:: ABOUT THIS EXERCISE ::
Output the entries exactly.

:: Collected data ::
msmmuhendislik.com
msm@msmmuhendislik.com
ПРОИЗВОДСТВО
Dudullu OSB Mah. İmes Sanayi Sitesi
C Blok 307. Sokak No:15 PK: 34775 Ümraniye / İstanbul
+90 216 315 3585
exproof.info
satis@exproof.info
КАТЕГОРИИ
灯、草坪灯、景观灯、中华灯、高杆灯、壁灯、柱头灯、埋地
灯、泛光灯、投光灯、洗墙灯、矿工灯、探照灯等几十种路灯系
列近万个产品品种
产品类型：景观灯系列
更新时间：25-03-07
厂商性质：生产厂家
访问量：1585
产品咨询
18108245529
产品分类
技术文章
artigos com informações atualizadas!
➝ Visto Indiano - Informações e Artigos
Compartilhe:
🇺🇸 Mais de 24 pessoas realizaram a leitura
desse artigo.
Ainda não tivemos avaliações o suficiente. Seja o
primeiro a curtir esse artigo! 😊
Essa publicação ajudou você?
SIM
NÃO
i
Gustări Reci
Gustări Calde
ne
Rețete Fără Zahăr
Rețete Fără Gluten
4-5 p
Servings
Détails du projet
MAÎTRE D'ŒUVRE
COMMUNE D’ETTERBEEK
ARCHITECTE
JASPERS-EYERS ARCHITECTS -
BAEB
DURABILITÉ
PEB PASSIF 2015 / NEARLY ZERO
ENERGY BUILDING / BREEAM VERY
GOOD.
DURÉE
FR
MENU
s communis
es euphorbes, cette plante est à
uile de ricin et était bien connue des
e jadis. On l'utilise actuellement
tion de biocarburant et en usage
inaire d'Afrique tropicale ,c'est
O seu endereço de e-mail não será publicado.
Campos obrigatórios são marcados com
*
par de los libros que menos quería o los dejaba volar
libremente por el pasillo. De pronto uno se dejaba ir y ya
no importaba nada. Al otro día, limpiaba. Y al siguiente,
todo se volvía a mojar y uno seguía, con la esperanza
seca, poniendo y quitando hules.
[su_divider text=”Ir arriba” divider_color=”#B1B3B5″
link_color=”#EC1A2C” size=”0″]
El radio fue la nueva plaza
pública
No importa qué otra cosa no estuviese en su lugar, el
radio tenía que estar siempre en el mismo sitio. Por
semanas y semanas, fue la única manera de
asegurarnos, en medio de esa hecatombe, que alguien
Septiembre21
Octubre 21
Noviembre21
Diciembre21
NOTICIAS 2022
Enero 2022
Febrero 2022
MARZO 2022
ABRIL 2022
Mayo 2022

:: ANSWER TO THIS TASK ::
msmmuhendislik.com
msm@msmmuhendislik.com
ПРОИЗВОДСТВО
Dudullu OSB Mah. İmes Sanayi Sitesi
C Blok 307. Sokak No:15 PK: 34775 Ümraniye / İstanbul
+90 216 315 3585
exproof.info
satis@exproof.info
КАТЕГОРИИ
灯、草坪灯、景观灯、中华灯、高杆灯、壁灯、柱头灯、埋地
灯、泛光灯、投光灯、洗墙灯、矿工灯、探照灯等几十种路灯系
列近万个产品品种
产品类型：景观灯系列
更新时间：25-03-07
厂商性质：生产厂家
访问量：1585
产品咨询
18108245529
产品分类
技术文章
artigos com informações atualizadas!
➝ Visto Indiano - Informações e Artigos
Compartilhe:
🇺🇸 Mais de 24 pessoas realizaram a leitura
desse artigo.
Ainda não tivemos avaliações o suficiente. Seja o
primeiro a curtir esse artigo! 😊
Essa publicação ajudou você?
SIM
NÃO
i
Gustări Reci
Gustări Calde
ne
Rețete Fără Zahăr
Rețete Fără Gluten
4-5 p
Servings
Détails du projet
MAÎTRE D'ŒUVRE
COMMUNE D’ETTERBEEK
ARCHITECTE
JASPERS-EYERS ARCHITECTS -
BAEB
DURABILITÉ
PEB PASSIF 2015 / NEARLY ZERO
ENERGY BUILDING / BREEAM VERY
GOOD.
DURÉE
FR
MENU
s communis
es euphorbes, cette plante est à
uile de ricin et était bien connue des
e jadis. On l'utilise actuellement
tion de biocarburant et en usage
inaire d'Afrique tropicale ,c'est
O seu endereço de e-mail não será publicado.
Campos obrigatórios são marcados com
*
par de los libros que menos quería o los dejaba volar
libremente por el pasillo. De pronto uno se dejaba ir y ya
no importaba nada. Al otro día, limpiaba. Y al siguiente,
todo se volvía a mojar y uno seguía, con la esperanza
seca, poniendo y quitando hules.
[su_divider text=”Ir arriba” divider_color=”#B1B3B5″
link_color=”#EC1A2C” size=”0″]
El radio fue la nueva plaza
pública
No importa qué otra cosa no estuviese en su lugar, el
radio tenía que estar siempre en el mismo sitio. Por
semanas y semanas, fue la única manera de
asegurarnos, en medio de esa hecatombe, que alguien
Septiembre21
Octubre 21
Noviembre21
Diciembre21
NOTICIAS 2022
Enero 2022
Febrero 2022
MARZO 2022
ABRIL 2022
Mayo 2022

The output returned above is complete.